IPO Use of Proceeds and Objectives
Shanmuga Hospital plans to utilize the proceeds from its ₹20.62 crores IPO for two primary objectives:
- ₹1,452.50 lakh for purchasing additional medical equipment to further improve healthcare services.
- ₹383.28 lakh for general corporate purposes, including operational enhancements.
These investments are expected to help the hospital scale its capabilities and improve the quality of service, aligning with its goal of strengthening healthcare infrastructure in Salem and surrounding regions.
Shanmuga Hospital’s Strategic Vision
Shanmuga Hospital, accredited by both the National Accreditation Board for Hospitals (NABH) and National Accreditation Board for Testing and Calibration Laboratories (NABL), has a strong reputation for high-quality healthcare services. The hospital, with a 151-bed capacity, serves a wide range of medical needs in the community, including prevention, treatment, and rehabilitation.

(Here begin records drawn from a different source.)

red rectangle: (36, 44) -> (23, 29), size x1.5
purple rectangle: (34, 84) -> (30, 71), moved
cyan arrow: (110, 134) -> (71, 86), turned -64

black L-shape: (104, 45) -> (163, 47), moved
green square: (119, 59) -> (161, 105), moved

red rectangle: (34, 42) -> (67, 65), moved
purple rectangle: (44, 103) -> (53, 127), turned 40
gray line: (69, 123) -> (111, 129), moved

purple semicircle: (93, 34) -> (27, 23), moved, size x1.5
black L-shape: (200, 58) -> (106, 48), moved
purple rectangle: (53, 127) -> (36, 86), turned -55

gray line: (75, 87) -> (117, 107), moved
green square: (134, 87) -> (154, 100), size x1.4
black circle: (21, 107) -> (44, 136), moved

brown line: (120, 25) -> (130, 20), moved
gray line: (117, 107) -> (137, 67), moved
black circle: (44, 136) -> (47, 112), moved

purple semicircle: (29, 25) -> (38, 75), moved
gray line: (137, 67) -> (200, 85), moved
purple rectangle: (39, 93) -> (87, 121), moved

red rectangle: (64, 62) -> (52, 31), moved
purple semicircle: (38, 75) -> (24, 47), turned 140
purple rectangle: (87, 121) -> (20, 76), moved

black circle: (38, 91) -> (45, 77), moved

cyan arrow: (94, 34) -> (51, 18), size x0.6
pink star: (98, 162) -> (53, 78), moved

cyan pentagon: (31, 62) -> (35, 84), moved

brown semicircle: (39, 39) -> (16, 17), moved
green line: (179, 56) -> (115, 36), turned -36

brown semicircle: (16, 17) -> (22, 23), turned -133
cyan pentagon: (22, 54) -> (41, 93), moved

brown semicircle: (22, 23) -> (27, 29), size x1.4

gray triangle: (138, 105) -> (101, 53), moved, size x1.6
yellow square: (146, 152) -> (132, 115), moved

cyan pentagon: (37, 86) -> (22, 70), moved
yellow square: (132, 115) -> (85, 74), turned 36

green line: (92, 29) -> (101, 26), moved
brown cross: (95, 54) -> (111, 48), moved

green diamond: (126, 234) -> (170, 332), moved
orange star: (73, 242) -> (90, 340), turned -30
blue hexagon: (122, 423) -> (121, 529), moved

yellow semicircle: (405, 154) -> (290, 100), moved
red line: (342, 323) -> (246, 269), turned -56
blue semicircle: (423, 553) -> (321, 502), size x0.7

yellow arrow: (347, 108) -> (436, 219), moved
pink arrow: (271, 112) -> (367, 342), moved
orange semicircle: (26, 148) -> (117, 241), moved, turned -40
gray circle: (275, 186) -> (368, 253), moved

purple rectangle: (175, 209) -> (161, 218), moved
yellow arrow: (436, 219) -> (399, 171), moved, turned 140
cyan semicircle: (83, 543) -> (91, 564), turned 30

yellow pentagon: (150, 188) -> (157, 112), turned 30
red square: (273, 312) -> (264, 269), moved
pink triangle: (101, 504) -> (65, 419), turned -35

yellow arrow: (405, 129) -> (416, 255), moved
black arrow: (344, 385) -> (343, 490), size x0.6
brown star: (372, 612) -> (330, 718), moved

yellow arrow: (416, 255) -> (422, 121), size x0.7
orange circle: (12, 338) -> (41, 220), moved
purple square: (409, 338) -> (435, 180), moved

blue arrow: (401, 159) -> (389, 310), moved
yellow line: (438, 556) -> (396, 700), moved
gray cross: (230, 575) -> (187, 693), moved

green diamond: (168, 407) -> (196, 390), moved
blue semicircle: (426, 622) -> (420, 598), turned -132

The hospital is led by a team of experienced healthcare professionals, with a focus on expanding its services and integrating advanced healthcare technologies to cater to the growing medical needs of the region.
IPO Performance and Investor Sentiment
Despite the flat listing and lower circuit hit, the Shanmuga Hospital IPO was seen as a potential opportunity for investors looking for listing gains based on the company’s promising financial performance and solid healthcare credentials. However, with the stock hitting the lower circuit, investors now face questions about the IPO's long-term performance and potential for future growth in the healthcare sector.
As of now, the Shanmuga Hospital IPO serves as a cautionary tale for investors in the SME segment, where stock performance can be volatile and difficult to predict post-listing.